Mini-Project 7 : Word clouds and other analysis tools

As you may know, a “word cloud” (also “tag cloud”) is a visual representation of the most common words in a text (usually ignoring “common words”, such as “a”, “an”, and “the”). The words are grouped in an approximately oval shape, with the dize of a word representing the approximate frequency in which the word appears in the text.

Some analysts promote word clouds because they provide a visually stimulating way to get an overview of the topics in a text. Others note that word clouds may promote inappropriate conclusions, since we tend to assume nearby words are related, but most word-cloud algorithms do not use proximity in the text to compute proximity in the image.

Your assignment is to write a procedure, (word-cloud filename), that builds a word cloud for the given file. That is, it takes a filename (a string) as input, reads all the words from the file and computes their frequences (hint: hash tables), generates an appropriate-sized word image for each of the top 50, and puts them together into a single image.

I strongly recommend that you decompose the problem into smaller pieces.

Note that the (file->words filename) procedure (in the CSC-151 library) will give you a list of all the words in a file (as strings).

You can earn an M if you use a straightforward algorithm to put them together into a single image, such as stacking the words on top of each other. (No, that’s not much of a cloud.) To earn an E, you will need to develop a more sophisticated algorithm.

Save your code in the file word-cloud.rkt. Also include a file, sample.png, that shows a particularly successful cloud you generated.
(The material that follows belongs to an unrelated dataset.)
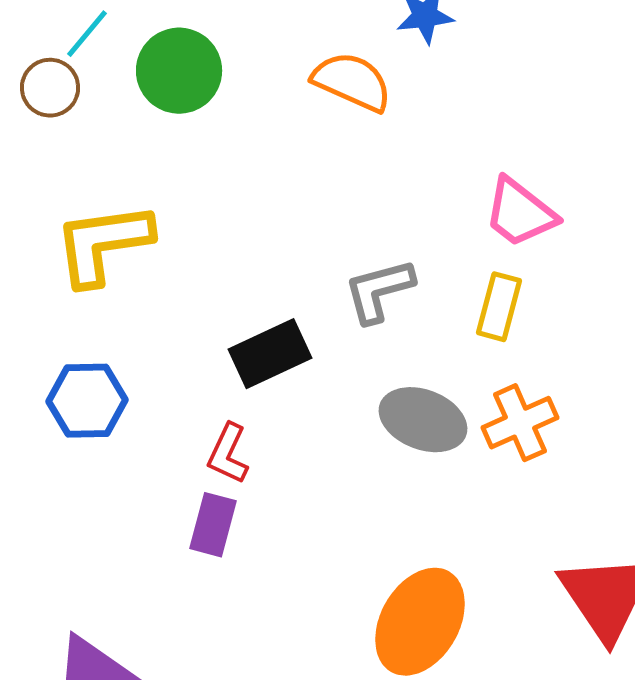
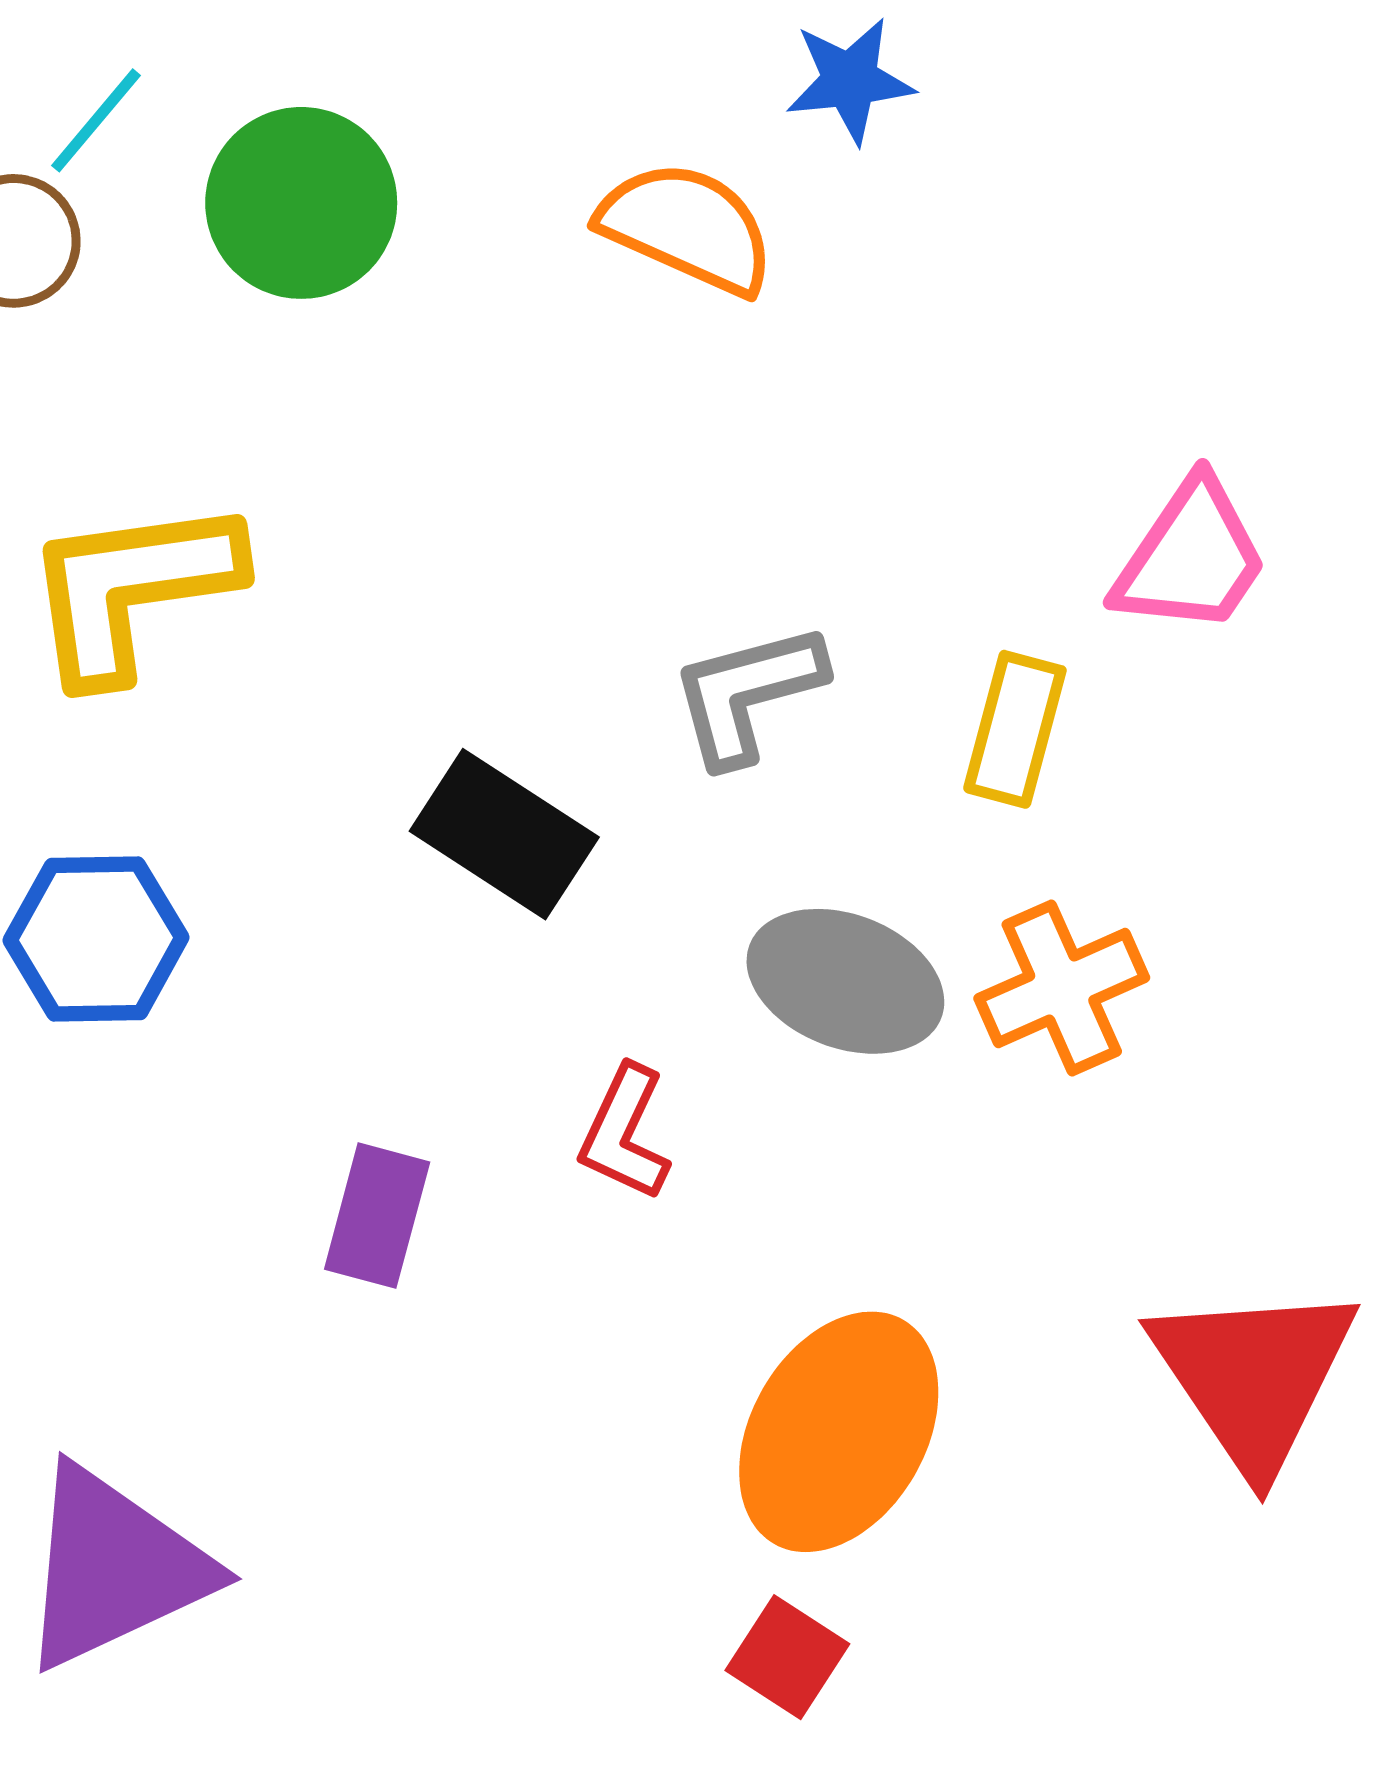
pink trapezoid: (520, 213) -> (1191, 558), moved, turned -94
black rectangle: (270, 354) -> (504, 834), turned 58
red L-shape: (228, 454) -> (625, 1133), moved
Make sure to include a comment in word-cloud.rkt that explains how you generated that cloud (e.g., the source text).

Grading rubric

This rubric is still in draft form.

Redo or above

Submissions that lack any of these characteristics will get an I.

[ ] Passes all of the one-star autograder tests.
[ ] Includes the specified file, `word-cloud.rkt`.
[ ] Includes an appropriate header on the file that indicates the
    course, author, etc.
[ ] Acknowledges appropriately.
[ ] Code runs in DrRacket.
[ ] The procedure `word-cloud` takes a filename as input and generates
    an image.
[ ] Includes the file `sample.png`.

Meets expectations or above

Submissions that lack any of these characteristics but have all of the prior characteristics will get an R.

[ ] Passes all of the two-star autograder tests.
[ ] Code is well-formatted with appropriate names and indentation.
[ ] Code has been reformatted with Ctrl-I before submitting.
[ ] Code generally follows style guidelines.
[ ] All procedures are documented in the correct form.
[ ] `word-cloud` has been appropriatelly decomposed into at least three 
[ ] Explains how `sample.png` was generated.

Exemplary / Exceeds expectations

Submissions that lack any of these characteristics but have all of the prior characteristics will get an M.

[ ] Passes all of the three-star autograder tests.
[ ] Style is impeccable (or nearly so).
[ ] Avoids repeated work.  In particular, avoids identical recursive calls.
[ ] Uses a non-trivial algorithm to build the cloud _and_ explains how
    the algorithm works.
[ ] Removes the most common words in English (e.g., "The", "A").
[ ] Ensures that various capitalized versions of the same word are treated
    as identical (e.g., "ahoy", "Ahoy", "AHOY").
[ ] Builds the frequency table in a sensible way (e.g., using a hash
[ ] Can handle files with thousands of words in a reasonable timeframe.

Extra praise

These additional characteristics won’t affect your grade, but may be worth considering.

[ ] Handles files with fewer than 50 unique words.
[ ] Uses color or typeface to indicate some additional characteristic
    of the word.  (Should be explained in the documentation.)

Questions and answers

I’m not sure how to make text.

The documentation for the text-font procedure should help.

I’m struggling with an algorithm to build the word cloud.

You could look for some of the ones on the Interweb.

You could think about building smaller blocks and putting them together (perhaps arranging them by size in a hash table).

You might explore what you can do with scenes and the place-image procedure.

I’d like a sample file for testing.

How about the text of this assignment?

You can find lots of public domain texts at Project Gutenberg.

What does “explain how the algorithm works” mean? In the documentation? As a comment?

As a comment in the documentation. You can put it before the word-cloud procedure (or one of its helpers). You can put it at the top of the file. I’d prefer the latter.

Can we use any filename?

Your procedure should work as long as it’s a valid filename for a file containing text.

Can we use any file?

I’d prefer that your content is not in bad taste. And no slurs allowed.

Is there a cadr equivalent for hash tables? A way to compare two elements of a hash table within a recursive function, such as when implementing min or max?

There is not a cadr equivalent for hash taables. There’s not even a car.

However, you can get a list of all the keys or a list of all the key/value pairs.

I’d also suggest that you review the lab on hash tables.

The rubric makes it sound like recursion is required. Where?

That part of the rubric comes from the previous assignment. But I assume you’ll need to recurse over a list of words or a list of the images you’ve built from those words.